PeterDonis said:
This claim is also false. Apparently you haven't fully grasped what I said before: the free will theorem is irrelevant if determinism is true. It only applies to the case where determinism is false. So the theorem can't possibly impose any constrains on what physical mechanisms are present if determinism is true.
The free will theorem is a clear refutation of determinism. Conway and Kochen makes this clear in their lectures. Here's how Conway ended 1 lecture.
He says there's no reason to believe in determinism because there's no evidence for it. Here's a full lecture:
Saying determinism is logically possible is meaningless. It's just saying determinism can't be disproved but neither can solipsism. Neither can Aliens living underground on Europa. Neither can the simulation hypothesis. These things are logically possible but there's no evidence to support these things as a true description of reality. This is why Kochen says it's not about theories anymore but it's about how the universe works.
“It’s not about theories anymore -- it’s about what the universe does,” said Kochen, a professor of mathematics and the associate chair of the Department of Mathematics. “And we’ve found that, from moment to moment, nature doesn’t know what it’s going to do. A particle has a choice.”

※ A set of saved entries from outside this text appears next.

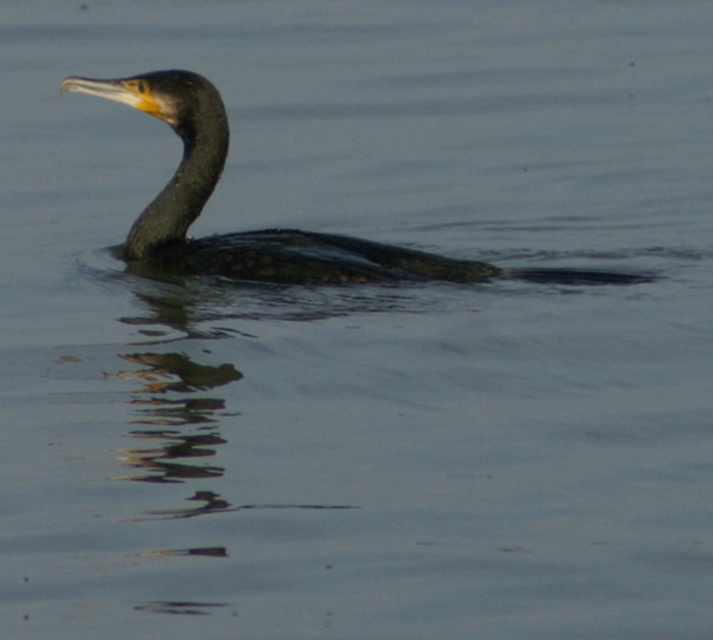 From the picture: You are observing the cormorant bird in the water. There are two points marked in the scene. Which point is closer to you, point (366, 246) or point (175, 204)?

Point (366, 246) is closer to the viewer than point (175, 204).

You are a photographer aiming to capture the reflection of the shiny black duck at center and the dark gray matte neck at center in the water. Since the water surface is calm, which object will have a clearer reflection?

The shiny black duck at center will have a clearer reflection because it is located below the dark gray matte neck at center, meaning it is closer to the water surface where reflections are clearer. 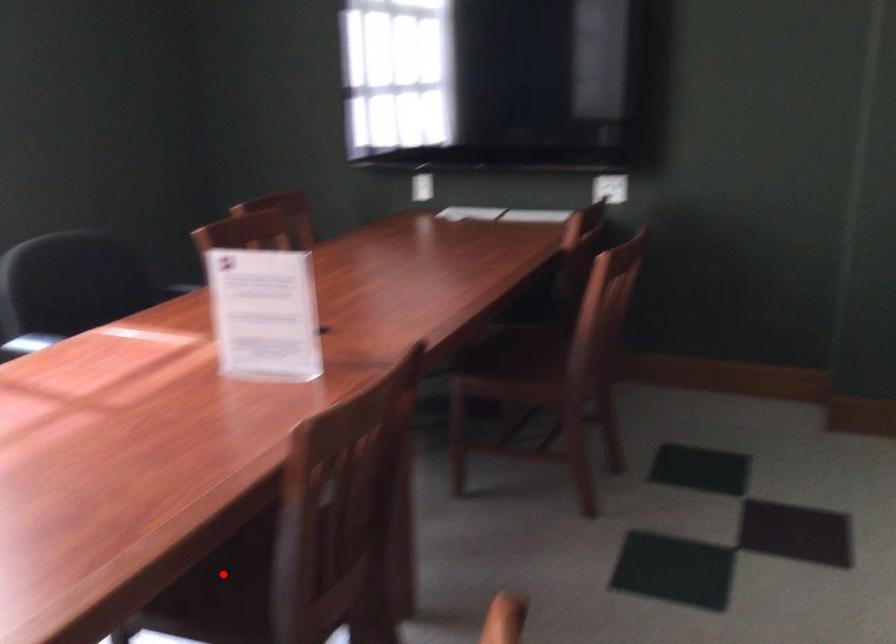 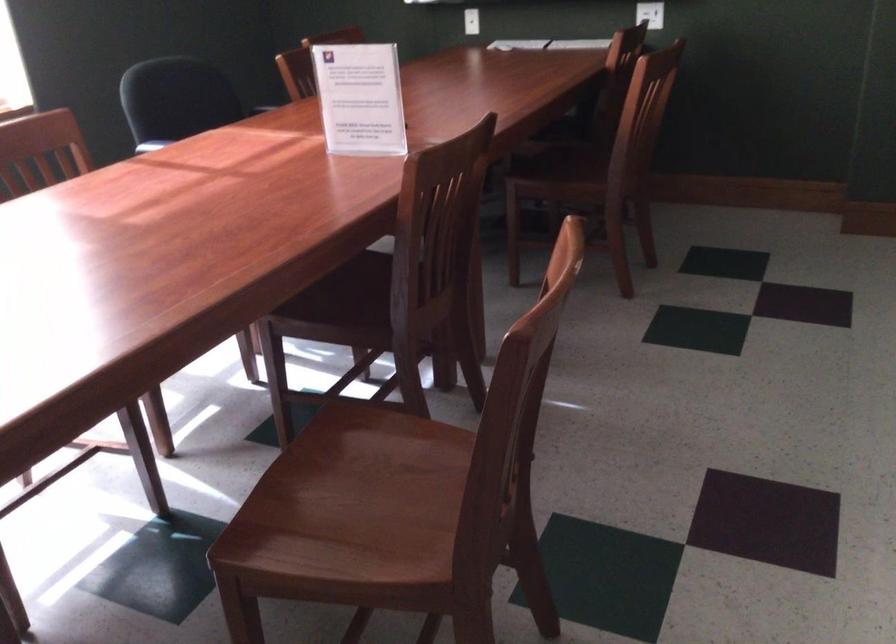 Question: I am providing you with two images of the same scene from different viewpoints. In image1, a red point is highlighted. Considering the same 3D point in image2, which of the following is correct?

Choices:
 (A) It is closer
 (B) It is farther

Answer: (B) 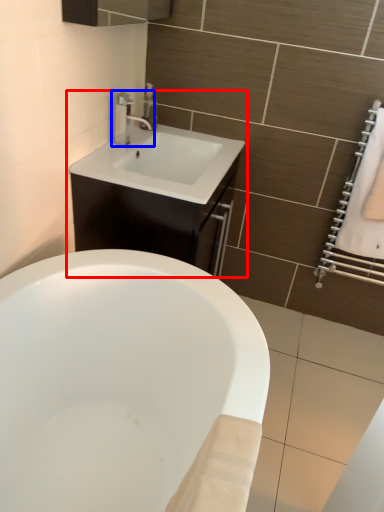 Question: Among these objects, which one is nearest to the camera, bathroom cabinet (highlighted by a red box) or tap (highlighted by a blue box)?

Choices:
 (A) bathroom cabinet
 (B) tap

Answer: (A) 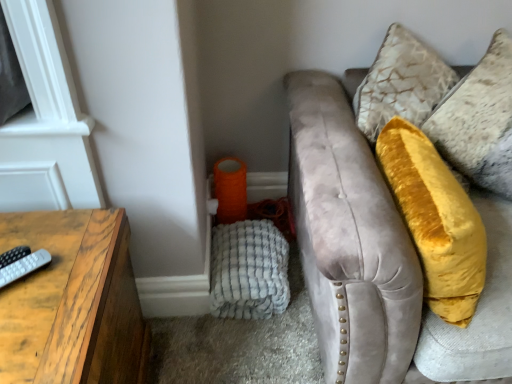 Question: Considering the relative sizes of gray matte remote at left and velvet gray studio couch at right in the image provided, is gray matte remote at left wider than velvet gray studio couch at right?

Choices:
 (A) no
 (B) yes

Answer: (A)

Question: Is gray matte remote at left further to the viewer compared to velvet gray studio couch at right?

Choices:
 (A) no
 (B) yes

Answer: (B)

Question: From the image's perspective, does gray matte remote at left appear lower than velvet gray studio couch at right?

Choices:
 (A) yes
 (B) no

Answer: (A)

Question: From a real-world perspective, is gray matte remote at left physically below velvet gray studio couch at right?

Choices:
 (A) no
 (B) yes

Answer: (A)

Question: Could you tell me if gray matte remote at left is facing velvet gray studio couch at right?

Choices:
 (A) no
 (B) yes

Answer: (A)

Question: Would you say gray matte remote at left contains velvet gray studio couch at right?

Choices:
 (A) yes
 (B) no

Answer: (B)

Question: Is white textured blanket at lower left turned away from wooden table at left?

Choices:
 (A) no
 (B) yes

Answer: (A)

Question: Is white textured blanket at lower left in front of wooden table at left?

Choices:
 (A) yes
 (B) no

Answer: (B)

Question: From a real-world perspective, is white textured blanket at lower left below wooden table at left?

Choices:
 (A) no
 (B) yes

Answer: (B)

Question: Does white textured blanket at lower left turn towards wooden table at left?

Choices:
 (A) no
 (B) yes

Answer: (A)

Question: Considering the relative sizes of white textured blanket at lower left and wooden table at left in the image provided, is white textured blanket at lower left bigger than wooden table at left?

Choices:
 (A) no
 (B) yes

Answer: (A)

Question: Is white textured blanket at lower left at the left side of wooden table at left?

Choices:
 (A) no
 (B) yes

Answer: (A)

Question: From a real-world perspective, is gray matte remote at left under velvet yellow pillow at upper right?

Choices:
 (A) yes
 (B) no

Answer: (A) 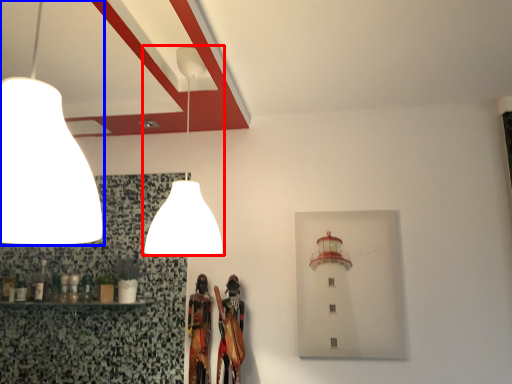 Question: Which of the following is the closest to the observer, lamp (highlighted by a red box) or lamp (highlighted by a blue box)?

Choices:
 (A) lamp
 (B) lamp

Answer: (B)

https://www.princeton.edu/news/2009/03/23/high-powered-mathematicians-take-free-will
This debate isn't about semantics of the term free will. This debate is about those who support determinism providing a shred of evidence that a physical mechanism can exist as an element of reality that determines the choice of the Experimenter before a measurement occurs.
bhobba already said this mechanism is too complex for us to know. That's like saying U.F.O.'s are Alien spacecraft but it's too complex for us to know.

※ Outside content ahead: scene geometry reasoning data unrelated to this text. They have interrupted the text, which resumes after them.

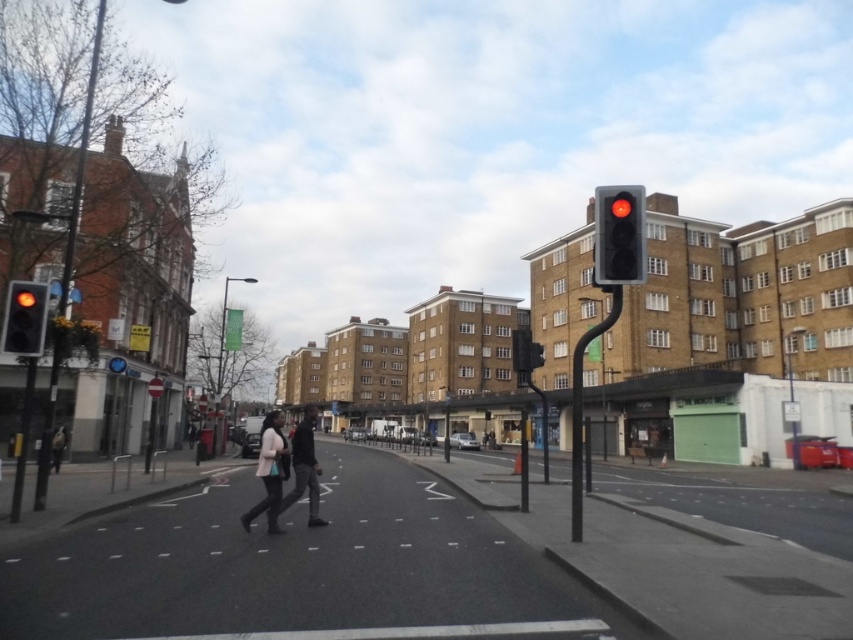 Question: Does red glass traffic light at upper right appear on the right side of matte black jacket at center?

Choices:
 (A) no
 (B) yes

Answer: (B)

Question: Which point is closer to the camera?

Choices:
 (A) matte black traffic light at left
 (B) dark blue jacket at lower left
 (C) matte black jacket at center

Answer: (C)

Question: Does red glass traffic light at upper right have a smaller size compared to dark blue jacket at lower left?

Choices:
 (A) no
 (B) yes

Answer: (A)

Question: Which of the following is the closest to the observer?

Choices:
 (A) dark blue jacket at lower left
 (B) matte black jacket at center
 (C) matte black traffic light at left
 (D) red glass traffic light at upper right

Answer: (D)

Question: Is dark gray fabric jacket at center to the right of dark blue jacket at lower left from the viewer's perspective?

Choices:
 (A) yes
 (B) no

Answer: (B)

Question: Which point is closer to the camera?

Choices:
 (A) (247, 518)
 (B) (42, 308)
 (C) (54, 444)
 (D) (306, 468)

Answer: (A) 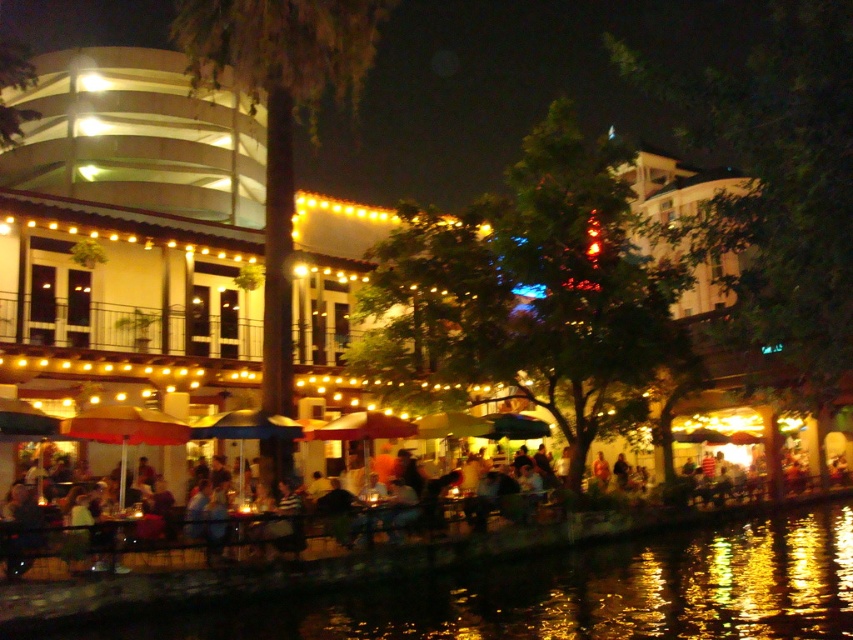 Which of these two, black reflective water at lower center or matte black umbrella at lower center, stands shorter?

black reflective water at lower center

Is black reflective water at lower center further to the viewer compared to matte black umbrella at lower center?

No, it is not.

Is point (526, 547) closer to camera compared to point (105, 528)?

That is False.

Identify the location of black reflective water at lower center. This screenshot has height=640, width=853. (305, 573).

It's clear that Conway and Kochen are doing 2 things with the free will theorem as it pertains to determinism.
1. They say determinism can't be disproved therefore it's logically possible. This is just common sense. You can't disprove determinism anymore than you can disprove the existence of Aliens. This doesn't mean there's any evidence to support it. This is why they talked about determinism and solipsism in the paper.
2. The free will theorem makes a physical mechanism that's an element of reality prior to measurement something that's as close to impossible as it gets. They clearly show any such mechanism can't be an element of reality prior to measurement. They say:
The fact that they cannot always predict the results of future experiments has sometimes been described just as a defect of theories extending quantum mechanics. However, if our physical axioms are even approximately true, the free will assumption implies the stronger result, that no theory, whether it extends quantum mechanics or not, can correctly predict the results of future spin experiments. It also makes it clear that this failure to predict is a merit rather than a defect, since these results involve free decisions that the universe has not yet made.

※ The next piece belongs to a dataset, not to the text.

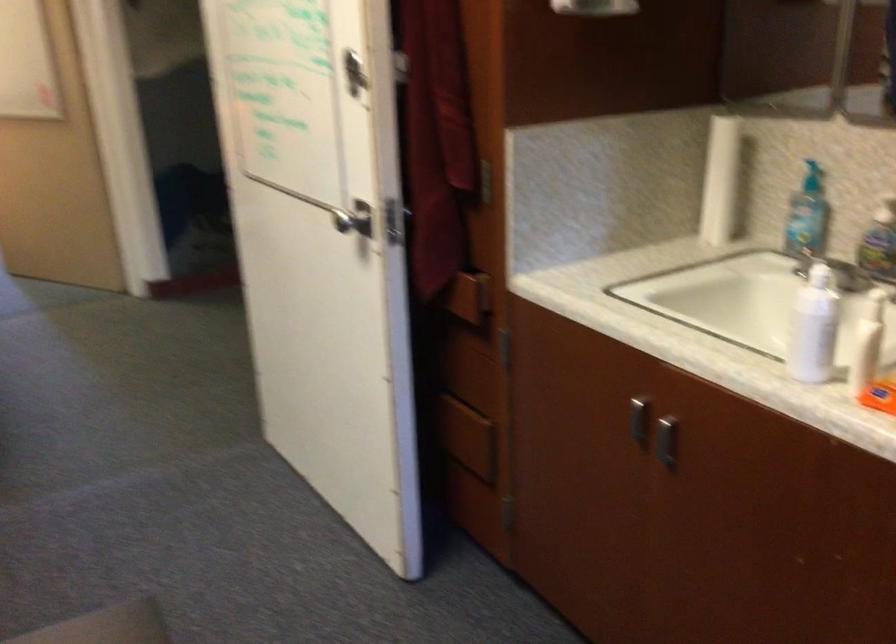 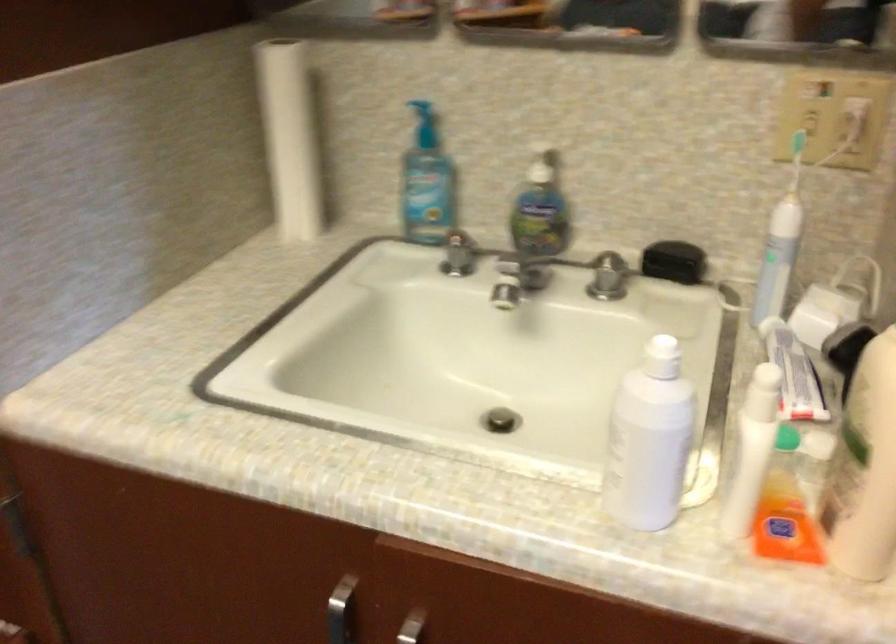 Locate, in the second image, the point that corresponds to point (670, 418) in the first image.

Wow, and this why I keep asking for evidence of a physical mechanism that can predict the choice of the Experimenter and the history of the particle prior to measurement. Determinism can't be true unless you provide evidence that such a mechanism exists.
It also says:
We remark that the Free Will assumption, that the experimenters’ choice of directions is not a function of the information accessible to them, has allowed us to make our theorem refer to the world itself, rather than merely to some theory of the world.
And again:
It follows that we cannot prove our Free Will assumption – determinism, like solipsism, is logically possible. Both the non-existence of free agents in determism and the external world in solipsism are rightly conjured up by philosophers as consistent if unbelievable universes to show the limits of what is possible, but we discard them as serious views of our universe.
We discard them as serious views of our universe. Again, saying something is logically possible requires meeting a very low bar. You can say this about almost any theory with no evidence is logically possible. But they make it crystal clear that there can't be a physical mechanism that can predict these future events prior to measurement if their physical Axioms are even approximately true.